After rocketing to Majors in '25, Tolle is ready to take next step

2:39 PM UTC

The arrival of to Fenway Park a mere 13 months after he was drafted felt unusually sudden, but also welcome to a fanbase that salivates over prospects.

As the Red Sox tried to improve their postseason positioning in 2025, pitching injuries were piling up. The club’s player development team reviewed all eligible call-ups and decided that Tolle – inexperience aside – was the best choice to start the night of Aug. 29 against the Pirates. Pittsburgh, incidentally, was starting some guy named Paul Skenes that night.

Perhaps it was a way for the Red Sox to get an instant look at how Tolle would handle being thrust into the spotlight so quickly.

The results spoke for themselves: 5 1/3 innings, three hits, two runs, eight strikeouts. Both runs scored after Tolle was removed from the game. The ovation from the Friday night crowd at Fenway was enormous.

The performance itself was a tease in a way.

Tolle wasn’t ready to contribute like that consistently, as he proved in two subsequent starts that weren’t nearly as lengthy or productive. But there were other flashes of brilliance, such as when he struck out four over three innings in his first relief appearance, including one heater that registered at 100 mph on the Fenway Park scoreboard.

Tolle’s brief body of work provides plenty of intrigue for just how big a role the team’s No. 2 prospect per MLB Pipeline can play for the 2026 Red Sox, and in what capacity.

And he has a chance this offseason to establish what kind of role he can play in the coming year.

“This offseason will be essential for him developmentally,” said Red Sox chief baseball officer Craig Breslow. “There is no secret he put on quite a bit of velocity last offseason, and there will be a focus this offseason on developing some of those secondaries. So, we’ll see what that looks like when we get to Spring Training.”

COMPLETE RED SOX PROSPECT COVERAGE

In his second Major League start in Arizona, the D-backs hunted his secondary stuff and Tolle got exposed, giving up five hits, five runs and two homers in three innings.

However, it was hardly a red flag for a pitcher with just 91 2/3 innings of experience in the Minors.
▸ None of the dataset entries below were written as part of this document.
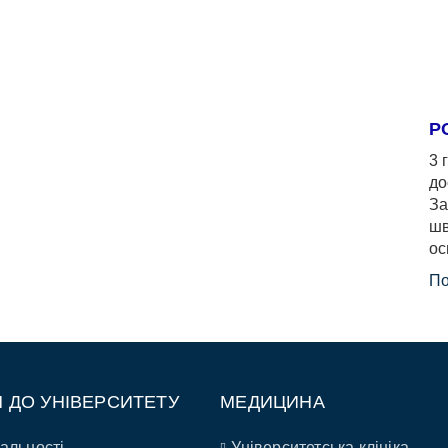
Р
3 
до
За
шв
ос
По
П ДО УНІВЕРСИТЕТУ
МЕДИЦИНА
альності
Університетська клініка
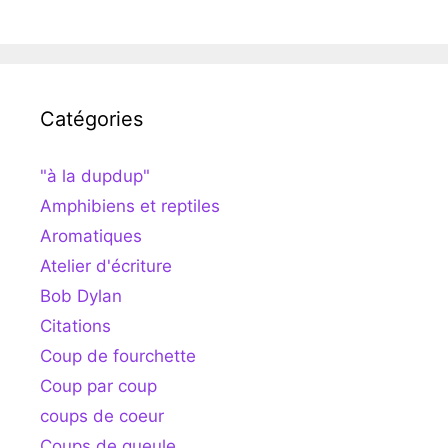
Catégories
"à la dupdup"
Amphibiens et reptiles
Aromatiques
Atelier d'écriture
Bob Dylan
Citations
Coup de fourchette
Coup par coup
coups de coeur
Coups de gueule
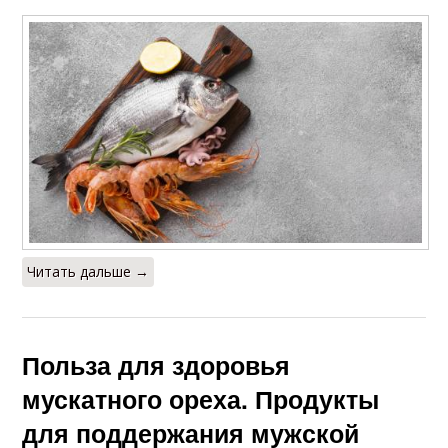
Читать дальше →
Польза для здоровья
мускатного ореха. Продукты
для поддержания мужской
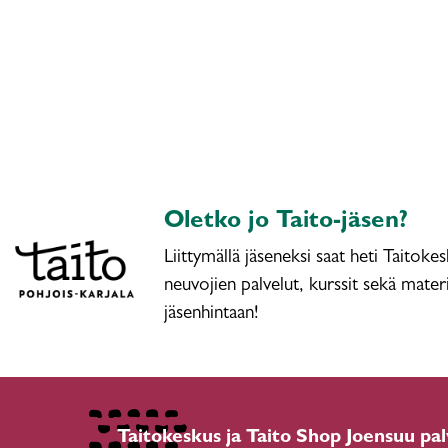
Oletko jo Taito-jäsen?
Liittymällä jäseneksi saat heti Taitoke
neuvojien palvelut, kurssit sekä materi
jäsenhintaan!
Taitokeskus ja Taito Shop Joensuu pal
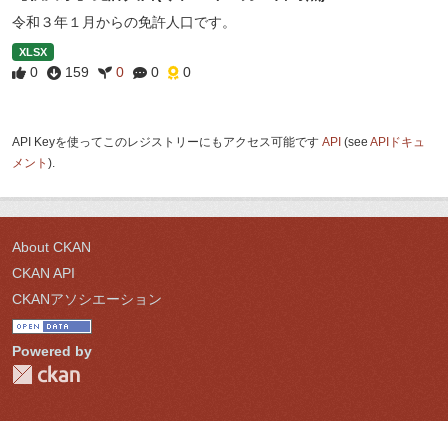
令和３年１月からの免許人口です。
XLSX
0
159
0
0
0
API Keyを使ってこのレジストリーにもアクセス可能です
API
(see
APIドキュ
メント
).
About CKAN
CKAN API
CKANアソシエーション
Powered by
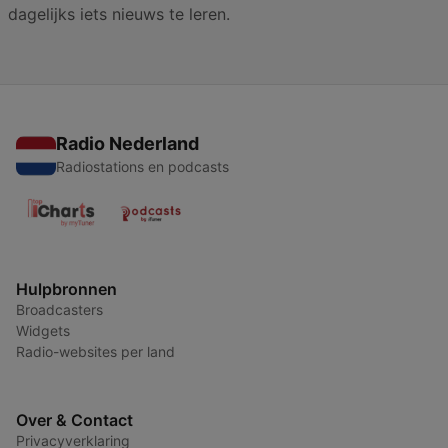
dagelijks iets nieuws te leren.
Radio Nederland
Radiostations en podcasts
Hulpbronnen
Broadcasters
Widgets
Radio-websites per land
Over & Contact
Privacyverklaring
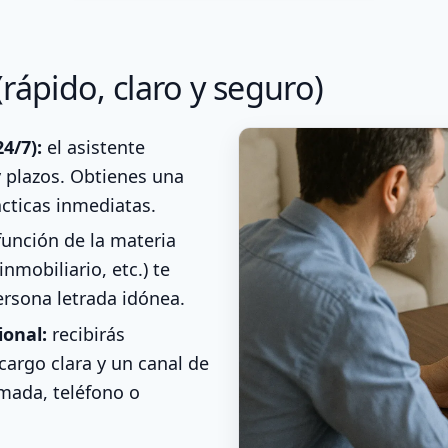
rápido, claro y seguro)
4/7):
el asistente
 plazos. Obtienes una
ácticas inmediatas.
unción de la materia
inmobiliario, etc.) te
rsona letrada idónea.
ional:
recibirás
cargo clara y un canal de
mada, teléfono o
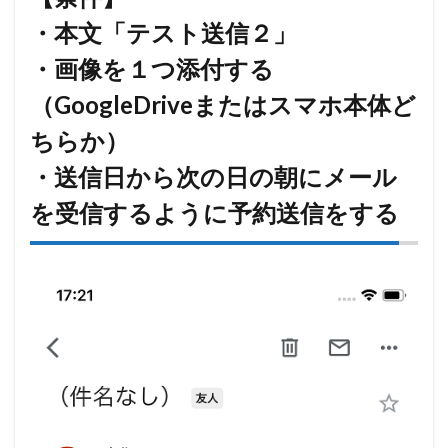
・本文「テスト送信２」
・画像を１つ添付する
（GoogleDriveまたはスマホ本体ど
ちらか）
・送信日から次の日の朝にメール
を受信するように予約送信をする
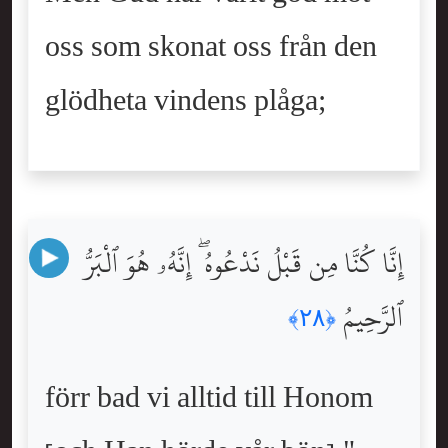
oss som skonat oss från den
glödheta vindens plåga;
إِنَّا كُنَّا مِن قَبْلُ نَدْعُوهُ ۖ إِنَّهُۥ هُوَ ٱلْبَرُّ
ٱلرَّحِيمُ
﴿٢٨﴾
förr bad vi alltid till Honom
As a reliever, Tolle is probably already in position to succeed, just based on the 195 four-seamers he threw in his initiation to the Majors that averaged 96.7 mph. His cutter projects as a nice secondary offering.

But the 6-foot-6, 250-pound Tolle would provide the most value to Boston – or any club – if he can be an effective starting pitcher.

If that is going to happen with the Red Sox in 2026, it will be due to the physical and mechanical gains he makes.

In Breslow’s two-plus years leading the team’s baseball operations department, few things have been valued as much as drafting and developing.

Tolle has a chance to be a big success story for the evolving regime.

“We have been monitoring his work pretty closely, but there is nothing like stress-testing this in games against hitters,” said Breslow. “I think ultimately with a bunch of these young pitchers it’s going to be the case of when they get to Spring Training, performance is going to dictate where they end up.”